ベテランと思っているベテラン社員はいらない
本日はこちら。
最初に学んで欲しいのは、「自分のプライドの壊し方」
自分はこの時代には役に立っていない可能性がある、そればかりか老害になって所属組織の成長を阻害している要因になっている可能性さえある。そういう危機感が大切です。

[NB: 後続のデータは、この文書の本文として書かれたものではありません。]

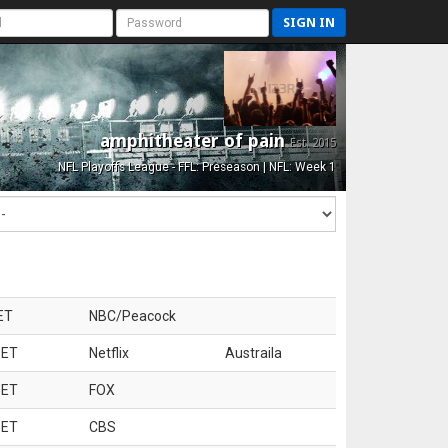
SIGN IN
amphitheater of pain
Est. 2015
NFL Playoffs League - FFL: Preseason | NFL: Week 1
ET
NBC/Peacock
 ET
Netflix
Austraila
 ET
FOX
 ET
CBS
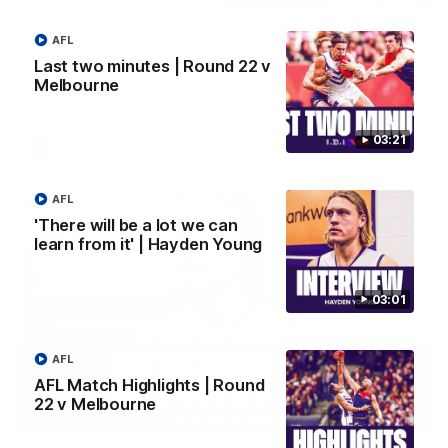
Justin Longmuir post-match | Round 22 v
AFL
Melbourne
Last two minutes | Round 22 v
Hear from Justin Longmuir after our round 22 game against
Melbourne
Melbourne.
03:21
AFL
AFL
'There will be a lot we can
learn from it' | Hayden Young
03:01
AFL
AFL Match Highlights | Round
22 v Melbourne
03:02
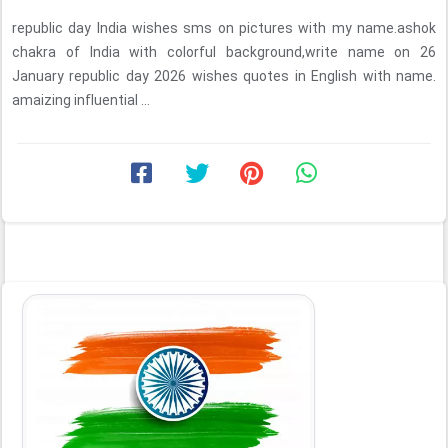
republic day India wishes sms on pictures with my name.ashok
chakra of India with colorful background,write name on 26
January republic day 2026 wishes quotes in English with name.
amaizing influential ...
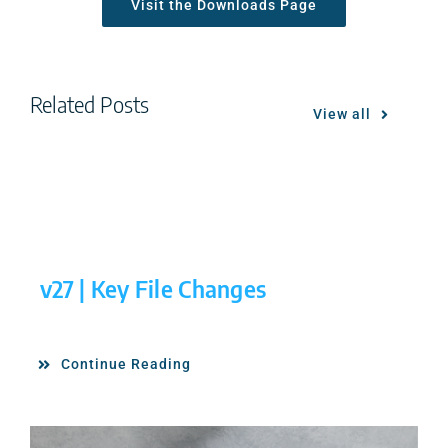
Visit the Downloads Page
Related Posts
View all
v27 | Key File Changes
Continue Reading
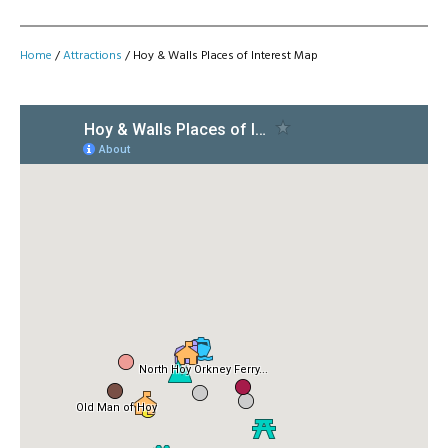
Home
/
Attractions
/
Hoy & Walls Places of Interest Map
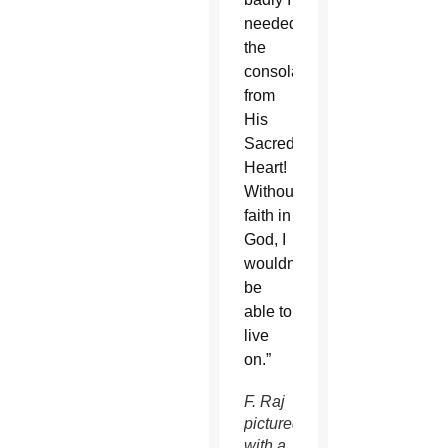
needed
the
consolation
from
His
Sacred
Heart!
Without
faith in
God, I
wouldn’t
be
able to
live
on.”
F. Raj
pictured
with a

逆にこの危機感を持っていれば、何歳だろうと、現在がどんなに偉い立場だろうと、裸の王様になることなく、自ずと自分が学ぶべき道は見つけられるでしょう。まず今の壇上から降りること、自分を新人だと思って見直すこと、これが肝要だと思います。
「私はもう歳だから・・・そういうのはちょっと」
僕が世界で一番嫌いな言葉の一つ。それが「私はもう歳だから」。
例えば、引退する野球選手が使うなら分かります。本当にそうなのかもしれないですから。体が弱ってきているかもしれない、故障で再起が難しいかもしれない、そういう人が冷静な現状分析の末に、そういう発言をすることに、文句はありません。
ただ、だからこそ、現役のベテラン社員の誰かがこの言葉を使ったら僕はいつもこう思います。本気でそう思ってるなら「さっさと、いますぐ引退しやがれ」。
まずもって、ベテラン社員の多くは勉強の習慣が必要です。勉強すること自体のスキルです。新しいことの学び方、実践への活かし方、定着のさせ方、という一連の流れ。
「私はもう歳だから、運転はちょっと・・・」
これは分かります。先程の野球選手と同じことです。
「私はもう歳だから、ITはちょっと・・・」
「私はもう歳だから、マーケティングの知識とかちょっと・・・」
「私はもう歳だから、横文字の羅列はちょっと・・・」
こういうの多いですが、「ふざけるな」と言いたい。いやいや勉強して下さい。若い人が元々そういうことを知っているとか思ってますかね?そんなことはないのです、みんな必死で勉強しているのです。あるいはそういう新しいことを学べる職場を選んでいるのです。
では、どうやって同じように勉強したら良いのか?
そういう疑問なり、危機感が湧いてきた段階でようやく次に進めます。
今学んで欲しいこと、それは経営学
さて、ようやく本題に入りますが、ベテラン社員に学んで欲しいスキルは経営学です。MBAでも良いですし、そこまでハードじゃなくても良いので、現代経営で使用されるフレームワークと価値観というものを学んで欲しいです。
私の知る限り、ベテラン社員はとにかくクレーム対応に強い。この点は年の功という奴でしょう。相手の話を聞いて共感できる人が多い。声色が年老いている方が、不思議と安堵感がある。信用できる。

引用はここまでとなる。